Photos reveal queerness in Thai comedy
The trailer for recent Thai comedy Metrosexual (Yongyooth Thongkongtoon, 2006) is catnip for the queer film scholar. Parodying the trailer for hit horror film Shutter (Banjong Pisanthanakun and Parkpoom Wongpoom, 2004), it begins with a series of seemingly innocuous photographs – everyday snaps of families, groups of friends and social events – only to run the series again, this time circling something previously unnoticed in each shot: a queer in the background, or a suspicious figure, or a wandering hand.
The tagline is “They are around us” and the joke seems to be a homophobic one – just like ghosts, queers are secretly among us, perhaps even closer than ‘we’ imagined. The image below is altered for its second appearance. In the first shot, the friend looks innocently at the camera, but in the second, he is turned to gaze adoringly at the boy whose chest he is not-so-subtly caressing on film. Images can reveal truths unavailable to the naked eye, and yet, like queers, they are not to be trusted.
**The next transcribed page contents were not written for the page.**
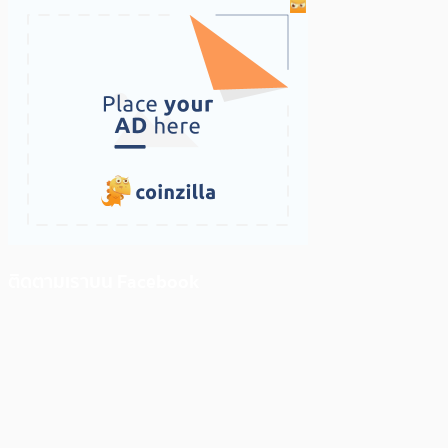
ติดตามเราบน Facebook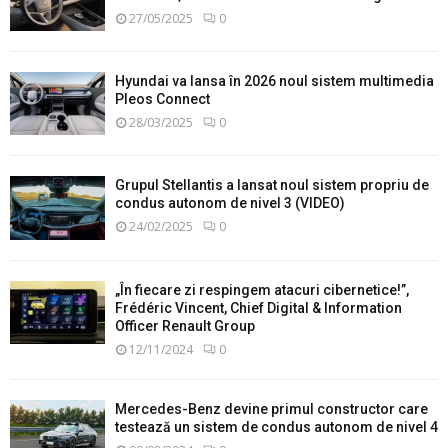
27/05/2025
0
Hyundai va lansa în 2026 noul sistem multimedia
Pleos Connect
28/03/2025
0
Grupul Stellantis a lansat noul sistem propriu de
condus autonom de nivel 3 (VIDEO)
24/02/2025
0
„În fiecare zi respingem atacuri cibernetice!”,
Frédéric Vincent, Chief Digital & Information
Officer Renault Group
12/11/2024
0
Mercedes-Benz devine primul constructor care
testează un sistem de condus autonom de nivel 4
But if the joke depends on a homophobic punchline, it also plays complexly with the intersections of Thai (and Asian) genre films, world cinema, gender, and the status of the image. The trope of the supposedly ordinary photograph that on closer inspection reveals something uncanny is a cinematic figure with a long history. Michelangelo Antonioni’s Blow-Up (1966) places the uncertainty of the photographic image on the stage of international art cinema and Asian horror films from Ringu (Nakata, 1998) onward locate the media object as the centre of unsettling liminalities of category. The Metrosexual trailer plays these references for laughs, using ominous music evocative of suspenseful ghost movies, as a comedy set-up alongside images of hidden queers that evoke the hard-to-read ghost images of films like Shutter. Although the style is parodic, the trailer nonetheless directs our attention to the gender diversity lurking in the everyday, like a queer punctum piercing all of these supposedly hetero photographs.
Of course, this part of the trailer is a joke – and its second section cuts to a comedy font with a bright green color background, “Macho Man” on the soundtrack, and the viewer is introduced to the four main straight female characters. The narrative centres on these women’s efforts to discover if the fiancé of their friend is gay or just a metrosexual, and so the ability to read outward gestures of gender performance as truthful signifiers of sexual orientation becomes the key conflict of the movie.
The trailer for Metrosexual adeptly plays on anxieties that have emerged in contemporary Thai culture among traditional kathoey or third sex identities, Western gay identities, and newly visible variances in masculinity. It juxtaposes horror and comedy in order to balance the anxiety-producing aspects of the new queer masculinities with the socially reassuring promise of the romantic comedy. But as much as the film’s narrative might reassure that heterosexuality will be saved, the trailer’s punctum remains these kathoey, gay, or queer figures that the cinematic image persists in revealing.